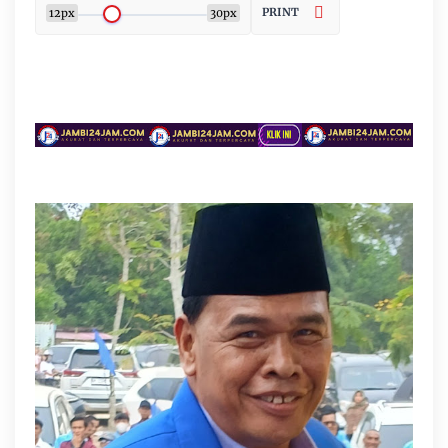
PRINT
12px
30px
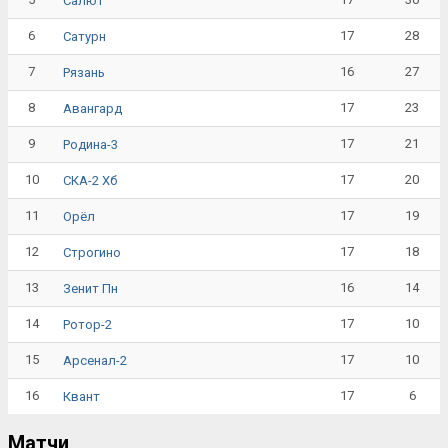
Салют
6
17
28
Сатурн
7
16
27
Рязань
8
17
23
Авангард
9
17
21
Родина-3
10
17
20
СКА-2 Хб
11
17
19
Орёл
12
17
18
Строгино
13
16
14
Зенит Пн
14
17
10
Ротор-2
15
17
10
Арсенал-2
16
17
6
Квант
Матчи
# # # # # # #
• _WORK REQUIRED_
Set the records down again precisely, skipping every image.

• _ANSWER TO THE PROBLEM_
PRINT
12px
30px
Салют
6
17
28
Сатурн
7
16
27
Рязань
8
17
23
Авангард
9
17
21
Родина-3
10
17
20
СКА-2 Хб
11
17
19
Орёл
12
17
18
Строгино
13
16
14
Зенит Пн
14
17
10
Ротор-2
15
17
10
Арсенал-2
16
17
6
Квант
Матчи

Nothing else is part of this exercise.